* **DATA SHOWN**:
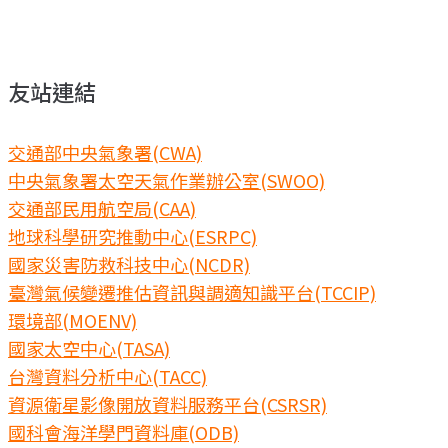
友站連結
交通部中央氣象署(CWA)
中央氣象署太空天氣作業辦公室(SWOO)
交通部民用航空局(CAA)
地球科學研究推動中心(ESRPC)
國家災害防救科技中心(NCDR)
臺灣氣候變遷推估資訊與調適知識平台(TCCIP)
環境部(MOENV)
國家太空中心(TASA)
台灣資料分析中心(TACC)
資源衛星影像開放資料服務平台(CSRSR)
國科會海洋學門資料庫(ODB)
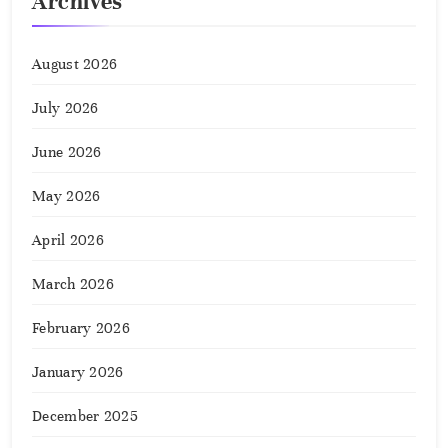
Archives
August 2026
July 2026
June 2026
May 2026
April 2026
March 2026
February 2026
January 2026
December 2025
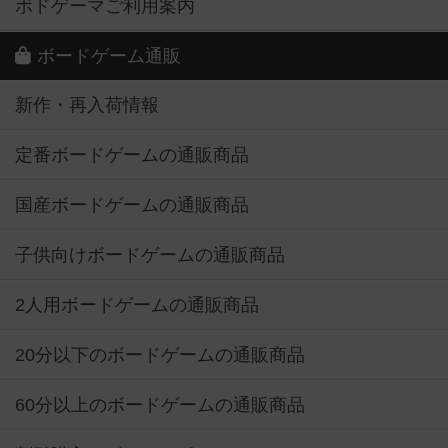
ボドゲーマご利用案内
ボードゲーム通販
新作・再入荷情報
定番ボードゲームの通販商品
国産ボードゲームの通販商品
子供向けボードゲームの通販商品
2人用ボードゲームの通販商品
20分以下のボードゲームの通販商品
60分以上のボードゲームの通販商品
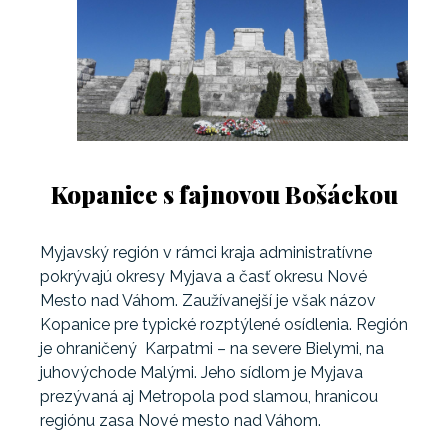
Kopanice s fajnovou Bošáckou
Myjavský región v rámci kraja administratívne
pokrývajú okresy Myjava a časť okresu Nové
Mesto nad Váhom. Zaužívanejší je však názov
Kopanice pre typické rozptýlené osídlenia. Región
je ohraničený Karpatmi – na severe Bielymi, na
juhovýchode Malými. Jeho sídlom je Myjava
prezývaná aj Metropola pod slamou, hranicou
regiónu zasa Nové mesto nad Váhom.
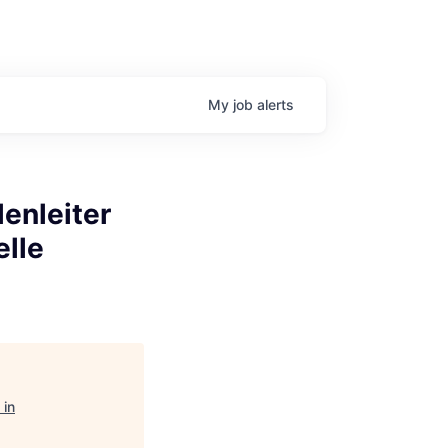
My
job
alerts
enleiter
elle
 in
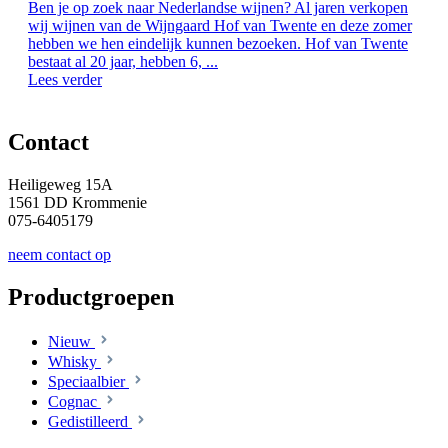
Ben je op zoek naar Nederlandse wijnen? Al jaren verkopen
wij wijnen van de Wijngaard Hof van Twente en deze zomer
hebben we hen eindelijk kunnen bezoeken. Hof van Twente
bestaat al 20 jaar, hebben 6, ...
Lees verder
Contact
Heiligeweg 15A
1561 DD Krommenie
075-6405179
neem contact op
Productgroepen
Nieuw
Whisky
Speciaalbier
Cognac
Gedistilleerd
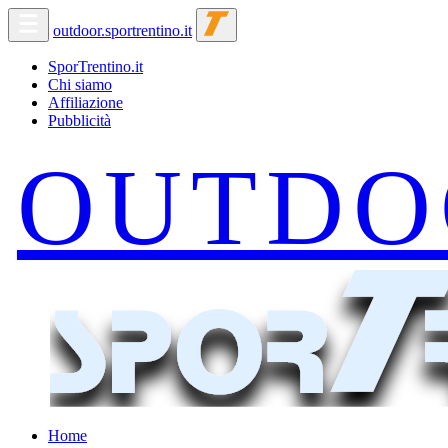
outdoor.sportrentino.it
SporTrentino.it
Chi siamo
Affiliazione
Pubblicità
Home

---

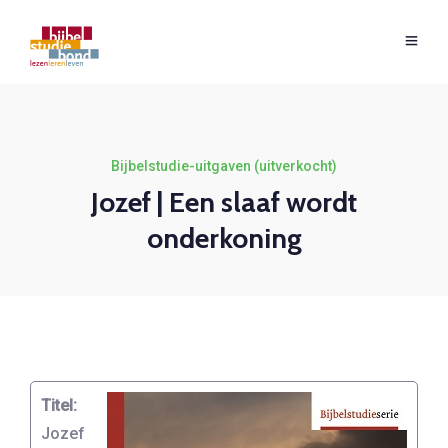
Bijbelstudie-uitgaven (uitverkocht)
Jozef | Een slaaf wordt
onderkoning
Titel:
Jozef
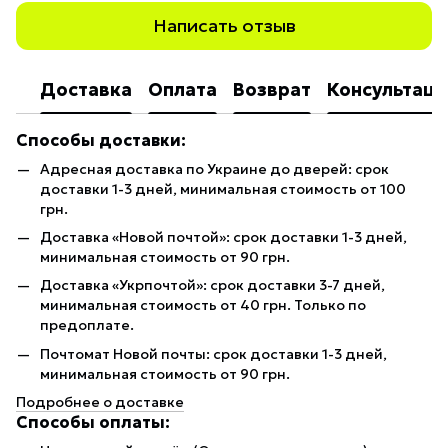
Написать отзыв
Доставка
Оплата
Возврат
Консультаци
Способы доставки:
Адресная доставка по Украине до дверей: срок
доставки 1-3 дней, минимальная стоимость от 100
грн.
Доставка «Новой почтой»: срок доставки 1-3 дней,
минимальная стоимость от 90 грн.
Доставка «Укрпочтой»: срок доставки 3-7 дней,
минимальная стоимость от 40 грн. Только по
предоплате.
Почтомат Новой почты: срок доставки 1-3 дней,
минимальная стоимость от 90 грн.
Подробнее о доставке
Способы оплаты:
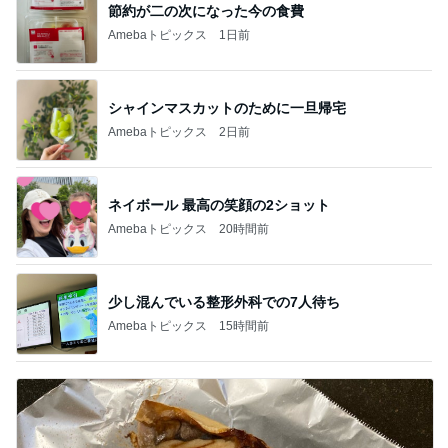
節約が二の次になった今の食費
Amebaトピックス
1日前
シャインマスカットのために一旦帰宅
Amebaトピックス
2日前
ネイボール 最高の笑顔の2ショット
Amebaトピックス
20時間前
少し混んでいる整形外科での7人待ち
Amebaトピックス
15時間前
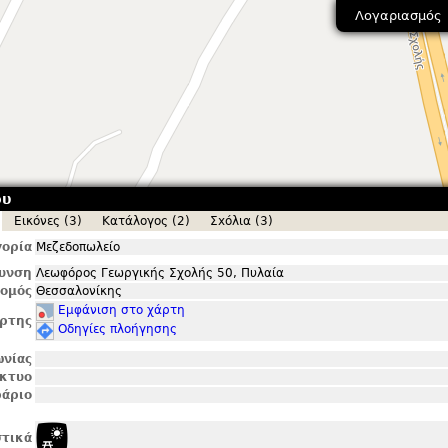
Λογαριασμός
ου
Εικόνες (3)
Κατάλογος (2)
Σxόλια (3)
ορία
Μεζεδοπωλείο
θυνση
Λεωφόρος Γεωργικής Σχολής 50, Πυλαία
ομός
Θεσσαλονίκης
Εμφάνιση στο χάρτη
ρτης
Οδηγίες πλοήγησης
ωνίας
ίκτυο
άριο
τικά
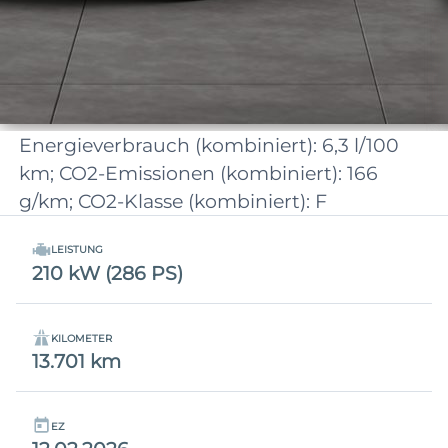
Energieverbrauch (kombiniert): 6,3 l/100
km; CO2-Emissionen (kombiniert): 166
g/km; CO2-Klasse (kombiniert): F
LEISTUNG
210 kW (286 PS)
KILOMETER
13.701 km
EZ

--

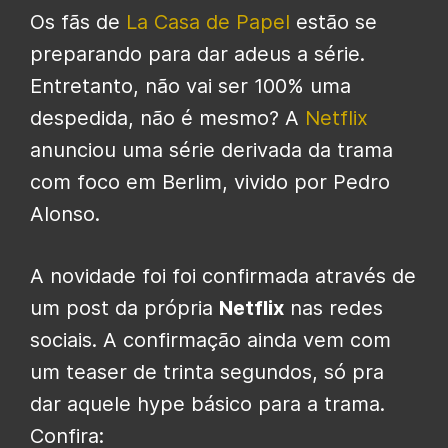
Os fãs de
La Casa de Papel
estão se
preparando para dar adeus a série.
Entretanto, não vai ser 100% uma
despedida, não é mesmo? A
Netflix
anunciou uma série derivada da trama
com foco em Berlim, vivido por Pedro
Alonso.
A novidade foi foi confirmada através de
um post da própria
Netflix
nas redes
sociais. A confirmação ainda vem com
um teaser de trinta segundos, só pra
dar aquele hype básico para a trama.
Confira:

* **INSTRUCTIONS TO FOLLOW**: Each line in the data that holds the string "para" must be returned.

* **TASK ANSWER**:
preparando para dar adeus a série.
dar aquele hype básico para a trama.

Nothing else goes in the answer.